● **Data entries**
--- START ---

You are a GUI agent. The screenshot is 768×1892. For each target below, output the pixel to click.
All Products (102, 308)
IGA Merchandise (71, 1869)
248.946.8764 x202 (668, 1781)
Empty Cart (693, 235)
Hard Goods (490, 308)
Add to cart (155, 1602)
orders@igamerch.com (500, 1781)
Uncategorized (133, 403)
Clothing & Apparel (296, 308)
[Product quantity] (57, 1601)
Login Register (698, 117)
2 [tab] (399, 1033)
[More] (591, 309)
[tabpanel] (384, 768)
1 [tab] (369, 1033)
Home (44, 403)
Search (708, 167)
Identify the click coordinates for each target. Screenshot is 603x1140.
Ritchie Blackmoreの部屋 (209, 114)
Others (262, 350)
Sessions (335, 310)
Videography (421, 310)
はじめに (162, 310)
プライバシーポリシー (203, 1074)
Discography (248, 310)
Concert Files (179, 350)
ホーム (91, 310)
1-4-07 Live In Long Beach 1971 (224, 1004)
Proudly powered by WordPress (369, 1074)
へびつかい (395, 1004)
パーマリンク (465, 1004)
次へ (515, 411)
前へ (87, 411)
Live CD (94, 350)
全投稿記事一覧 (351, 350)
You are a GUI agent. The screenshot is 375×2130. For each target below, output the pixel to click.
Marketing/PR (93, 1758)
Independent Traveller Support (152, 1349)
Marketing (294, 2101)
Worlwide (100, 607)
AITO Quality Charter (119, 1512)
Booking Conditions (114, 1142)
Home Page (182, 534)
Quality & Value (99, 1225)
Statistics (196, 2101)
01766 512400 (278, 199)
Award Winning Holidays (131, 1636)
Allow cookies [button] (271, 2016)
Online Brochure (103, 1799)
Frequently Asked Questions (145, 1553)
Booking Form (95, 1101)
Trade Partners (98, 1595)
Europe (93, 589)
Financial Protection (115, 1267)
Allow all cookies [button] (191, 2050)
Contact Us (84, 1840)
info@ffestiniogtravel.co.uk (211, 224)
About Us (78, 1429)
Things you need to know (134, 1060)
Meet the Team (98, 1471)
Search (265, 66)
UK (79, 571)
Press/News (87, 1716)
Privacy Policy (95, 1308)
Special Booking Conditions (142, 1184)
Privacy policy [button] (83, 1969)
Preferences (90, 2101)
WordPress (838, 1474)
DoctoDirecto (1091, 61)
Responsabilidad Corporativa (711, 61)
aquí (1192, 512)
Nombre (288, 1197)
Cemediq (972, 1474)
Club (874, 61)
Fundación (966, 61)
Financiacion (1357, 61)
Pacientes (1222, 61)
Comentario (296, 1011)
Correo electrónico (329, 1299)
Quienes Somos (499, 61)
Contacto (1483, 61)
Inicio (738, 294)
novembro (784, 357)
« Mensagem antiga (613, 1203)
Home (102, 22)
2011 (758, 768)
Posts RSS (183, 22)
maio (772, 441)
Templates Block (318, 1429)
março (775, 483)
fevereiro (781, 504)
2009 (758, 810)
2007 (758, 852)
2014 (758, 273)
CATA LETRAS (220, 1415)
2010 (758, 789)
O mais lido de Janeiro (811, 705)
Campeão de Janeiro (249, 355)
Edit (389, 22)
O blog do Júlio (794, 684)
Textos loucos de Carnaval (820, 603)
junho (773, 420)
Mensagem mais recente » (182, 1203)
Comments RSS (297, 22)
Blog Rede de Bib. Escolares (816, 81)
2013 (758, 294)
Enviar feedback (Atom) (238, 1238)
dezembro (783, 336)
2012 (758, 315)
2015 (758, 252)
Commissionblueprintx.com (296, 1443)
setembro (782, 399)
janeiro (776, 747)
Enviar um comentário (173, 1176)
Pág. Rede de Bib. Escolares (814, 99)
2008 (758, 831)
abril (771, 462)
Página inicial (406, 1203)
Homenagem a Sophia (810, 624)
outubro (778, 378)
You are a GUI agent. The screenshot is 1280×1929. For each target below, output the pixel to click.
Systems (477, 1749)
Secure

--- END ---

● **Exercise brief**
Where a line above contains the word "Escolares", show that line.

● **Exercise output**
Blog Rede de Bib. Escolares (816, 81)
Pág. Rede de Bib. Escolares (814, 99)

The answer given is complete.